#### Task instructions
Make an exact copy of all the records, one that contains none of the pictures.

#### Supplied information
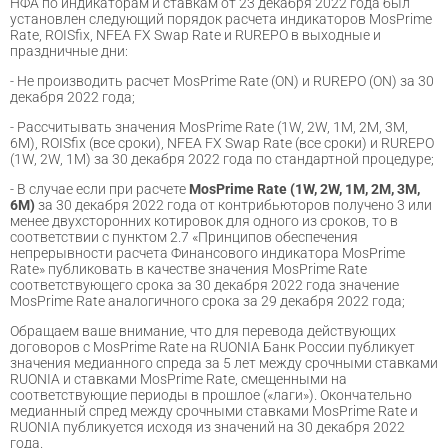
НФА по индикаторам и ставкам от 23 декабря 2022 года был
установлен следующий порядок расчета индикаторов MosPrime
Rate, ROISfix, NFEA FX Swap Rate и RUREPO в выходные и
праздничные дни:
- Не производить расчет MosPrime Rate (ON) и RUREPO (ON) за 30
декабря 2022 года;
- Рассчитывать значения MosPrime Rate (1W, 2W, 1M, 2M, 3M,
6M), ROISfix (все сроки), NFEA FX Swap Rate (все сроки) и RUREPO
(1W, 2W, 1M) за 30 декабря 2022 года по стандартной процедуре;
- В случае если при расчете
MosPrime Rate (1W, 2W, 1M, 2M, 3M,
6M)
за 30 декабря 2022 года от контрибьюторов получено 3 или
менее двухсторонних котировок для одного из сроков, то в
соответствии с пунктом 2.7 «Принципов обеспечения
непрерывности расчета Финансового индикатора MosPrime
Rate» публиковать в качестве значения MosPrime Rate
соответствующего срока за 30 декабря 2022 года значение
MosPrime Rate аналогичного срока за 29 декабря 2022 года;
Обращаем ваше внимание, что для перевода действующих
договоров с MosPrime Rate на RUONIA Банк России публикует
значения медианного спреда за 5 лет между срочными ставками
RUONIA и ставками MosPrime Rate, смещенными на
соответствующие периоды в прошлое («лаги»). Окончательно
медианный спред между срочными ставками MosPrime Rate и
RUONIA публикуется исходя из значений на 30 декабря 2022
года.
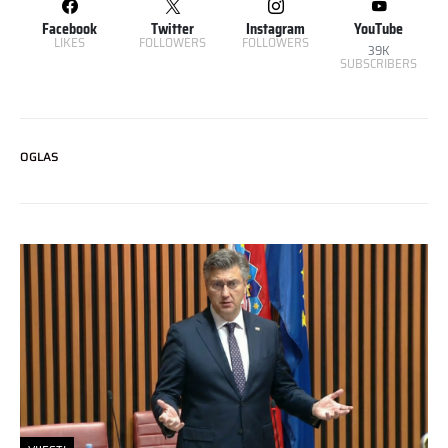
Facebook
Twitter
Instagram
YouTube
LIKES
FOLLOWERS
FOLLOWERS
39K
SUBSCRIBERS
OGLAS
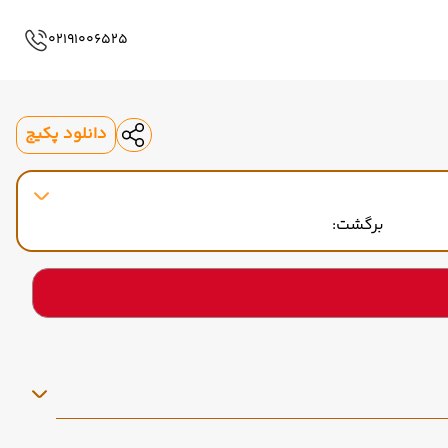
02191006525
دانلود پکیج
برگشت:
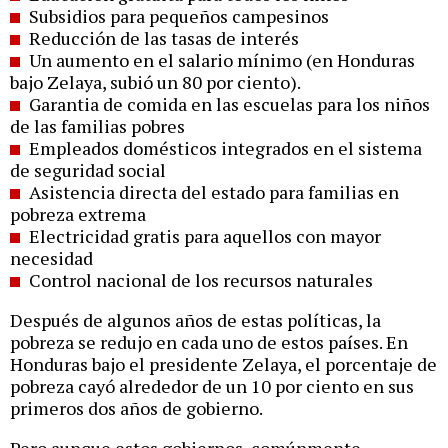
Subsidios para pequeños campesinos
Reducción de las tasas de interés
Un aumento en el salario mínimo (en Honduras
bajo Zelaya, subió un 80 por ciento).
Garantia de comida en las escuelas para los niños
de las familias pobres
Empleados domésticos integrados en el sistema
de seguridad social
Asistencia directa del estado para familias en
pobreza extrema
Electricidad gratis para aquellos con mayor
necesidad
Control nacional de los recursos naturales
Después de algunos años de estas políticas, la
pobreza se redujo en cada uno de estos países. En
Honduras bajo el presidente Zelaya, el porcentaje de
pobreza cayó alrededor de un 10 por ciento en sus
primeros dos años de gobierno.
Pero aunque estos gobiernos, comúnmente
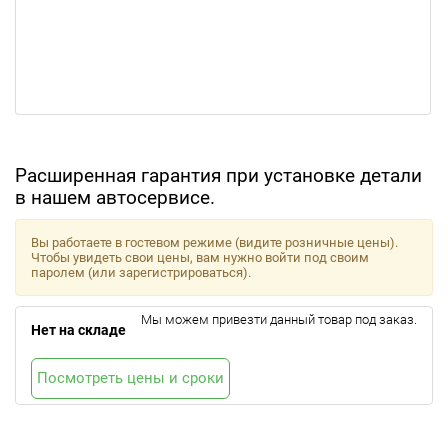
Расширенная гарантия при установке детали
в нашем автосервисе.
Вы работаете в гостевом режиме (видите розничные цены).
Чтобы увидеть свои цены, вам нужно войти под своим
паролем (или зарегистрироваться).
Мы можем привезти данный товар под заказ.
Нет на складе
Посмотреть цены и сроки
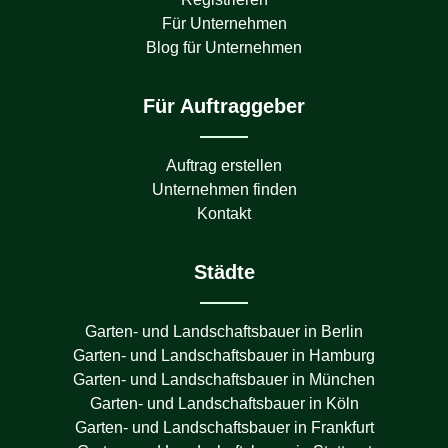
Für Unternehmen
Blog für Unternehmen
Für Auftraggeber
Auftrag erstellen
Unternehmen finden
Kontakt
Städte
Garten- und Landschaftsbauer in
Berlin
Garten- und Landschaftsbauer in
Hamburg
Garten- und Landschaftsbauer in
München
Garten- und Landschaftsbauer in
Köln
Garten- und Landschaftsbauer in
Frankfurt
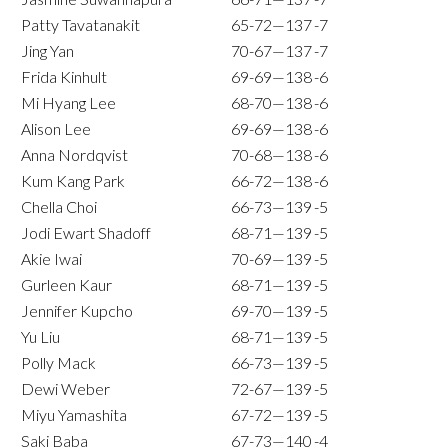
Patty Tavatanakit
65-72—137
-7
Jing Yan
70-67—137
-7
Frida Kinhult
69-69—138
-6
Mi Hyang Lee
68-70—138
-6
Alison Lee
69-69—138
-6
Anna Nordqvist
70-68—138
-6
Kum Kang Park
66-72—138
-6
Chella Choi
66-73—139
-5
Jodi Ewart Shadoff
68-71—139
-5
Akie Iwai
70-69—139
-5
Gurleen Kaur
68-71—139
-5
Jennifer Kupcho
69-70—139
-5
Yu Liu
68-71—139
-5
Polly Mack
66-73—139
-5
Dewi Weber
72-67—139
-5
Miyu Yamashita
67-72—139
-5
Saki Baba
67-73—140
-4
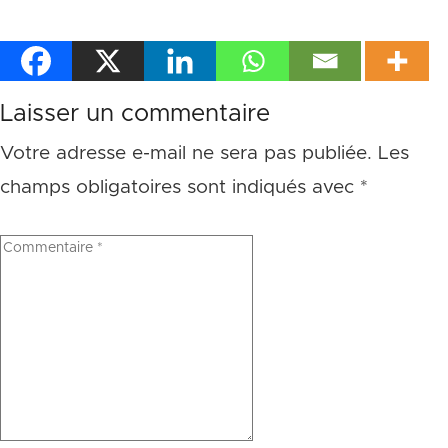
Laisser un commentaire
Votre adresse e-mail ne sera pas publiée.
Les
champs obligatoires sont indiqués avec
*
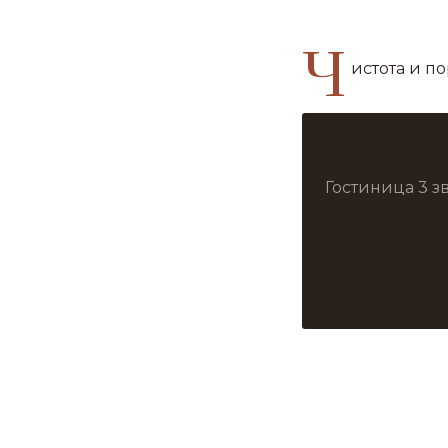
Ч
истота и п
Гостиница 3 з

#### Answer box
НФА по индикаторам и ставкам от 23 декабря 2022 года был
установлен следующий порядок расчета индикаторов MosPrime
Rate, ROISfix, NFEA FX Swap Rate и RUREPO в выходные и
праздничные дни:
- Не производить расчет MosPrime Rate (ON) и RUREPO (ON) за 30
декабря 2022 года;
- Рассчитывать значения MosPrime Rate (1W, 2W, 1M, 2M, 3M,
6M), ROISfix (все сроки), NFEA FX Swap Rate (все сроки) и RUREPO
(1W, 2W, 1M) за 30 декабря 2022 года по стандартной процедуре;
- В случае если при расчете
MosPrime Rate (1W, 2W, 1M, 2M, 3M,
6M)
за 30 декабря 2022 года от контрибьюторов получено 3 или
менее двухсторонних котировок для одного из сроков, то в
соответствии с пунктом 2.7 «Принципов обеспечения
непрерывности расчета Финансового индикатора MosPrime
Rate» публиковать в качестве значения MosPrime Rate
соответствующего срока за 30 декабря 2022 года значение
MosPrime Rate аналогичного срока за 29 декабря 2022 года;
Обращаем ваше внимание, что для перевода действующих
договоров с MosPrime Rate на RUONIA Банк России публикует
значения медианного спреда за 5 лет между срочными ставками
RUONIA и ставками MosPrime Rate, смещенными на
соответствующие периоды в прошлое («лаги»). Окончательно
медианный спред между срочными ставками MosPrime Rate и
RUONIA публикуется исходя из значений на 30 декабря 2022
года.
Facebook
Twitter
Instagram
YouTube
LIKES
FOLLOWERS
FOLLOWERS
39K
SUBSCRIBERS
OGLAS
02191006525
دانلود پکیج
برگشت:
Subsidios para pequeños campesinos
Reducción de las tasas de interés
Un aumento en el salario mínimo (en Honduras
bajo Zelaya, subió un 80 por ciento).
Garantia de comida en las escuelas para los niños
de las familias pobres
Empleados domésticos integrados en el sistema
de seguridad social
Asistencia directa del estado para familias en
pobreza extrema
Electricidad gratis para aquellos con mayor
necesidad
Control nacional de los recursos naturales
Después de algunos años de estas políticas, la
pobreza se redujo en cada uno de estos países. En
Honduras bajo el presidente Zelaya, el porcentaje de
pobreza cayó alrededor de un 10 por ciento en sus
primeros dos años de gobierno.
Pero aunque estos gobiernos, comúnmente
Расширенная гарантия при установке детали
в нашем автосервисе.
Вы работаете в гостевом режиме (видите розничные цены).
Чтобы увидеть свои цены, вам нужно войти под своим
паролем (или зарегистрироваться).
Мы можем привезти данный товар под заказ.
Нет на складе
Посмотреть цены и сроки
Für Unternehmen
Blog für Unternehmen
Für Auftraggeber
Auftrag erstellen
Unternehmen finden
Kontakt
Städte
Garten- und Landschaftsbauer in
Berlin
Garten- und Landschaftsbauer in
Hamburg
Garten- und Landschaftsbauer in
München
Garten- und Landschaftsbauer in
Köln
Garten- und Landschaftsbauer in
Frankfurt
Patty Tavatanakit
65-72—137
-7
Jing Yan
70-67—137
-7
Frida Kinhult
69-69—138
-6
Mi Hyang Lee
68-70—138
-6
Alison Lee
69-69—138
-6
Anna Nordqvist
70-68—138
-6
Kum Kang Park
66-72—138
-6
Chella Choi
66-73—139
-5
Jodi Ewart Shadoff
68-71—139
-5
Akie Iwai
70-69—139
-5
Gurleen Kaur
68-71—139
-5
Jennifer Kupcho
69-70—139
-5
Yu Liu
68-71—139
-5
Polly Mack
66-73—139
-5
Dewi Weber
72-67—139
-5
Miyu Yamashita
67-72—139
-5
Saki Baba
67-73—140
-4
Laisser un commentaire
Votre adresse e-mail ne sera pas publiée.
Les
champs obligatoires sont indiqués avec
*
Ч
истота и п
Гостиница 3 з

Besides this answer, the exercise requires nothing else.